### Problem description
The lines to repeat are those below from the one containing "resignar-se. É preciso, pelo" down to the one containing "Ou seja, a história, a", both included; reproduce them exactly and nothing else.
Given information: Begin
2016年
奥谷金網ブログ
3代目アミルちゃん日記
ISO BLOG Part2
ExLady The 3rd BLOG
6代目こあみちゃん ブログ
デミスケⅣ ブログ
Given information: End
Given information: Begin
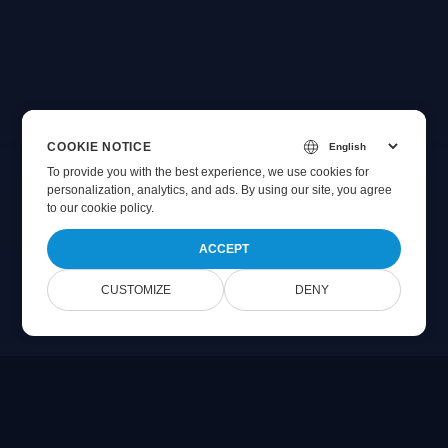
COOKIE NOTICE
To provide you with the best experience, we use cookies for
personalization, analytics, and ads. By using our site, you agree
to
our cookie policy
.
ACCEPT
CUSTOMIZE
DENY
Given information: End
Given information: Begin
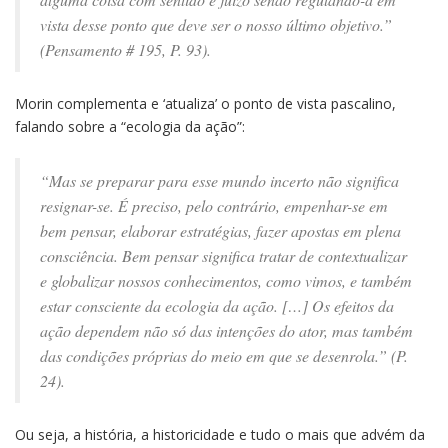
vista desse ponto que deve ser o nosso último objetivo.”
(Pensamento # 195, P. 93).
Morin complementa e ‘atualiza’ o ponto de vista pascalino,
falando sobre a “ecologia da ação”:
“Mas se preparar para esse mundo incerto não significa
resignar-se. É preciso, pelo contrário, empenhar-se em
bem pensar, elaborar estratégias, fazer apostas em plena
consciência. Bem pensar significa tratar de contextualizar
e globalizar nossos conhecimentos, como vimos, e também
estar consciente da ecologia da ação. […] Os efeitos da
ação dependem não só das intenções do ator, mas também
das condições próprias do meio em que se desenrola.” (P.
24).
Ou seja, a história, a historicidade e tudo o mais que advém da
Given information: End
### Answer space
resignar-se. É preciso, pelo contrário, empenhar-se em
bem pensar, elaborar estratégias, fazer apostas em plena
consciência. Bem pensar significa tratar de contextualizar
e globalizar nossos conhecimentos, como vimos, e também
estar consciente da ecologia da ação. […] Os efeitos da
ação dependem não só das intenções do ator, mas também
das condições próprias do meio em que se desenrola.” (P.
24).
Ou seja, a história, a historicidade e tudo o mais que advém da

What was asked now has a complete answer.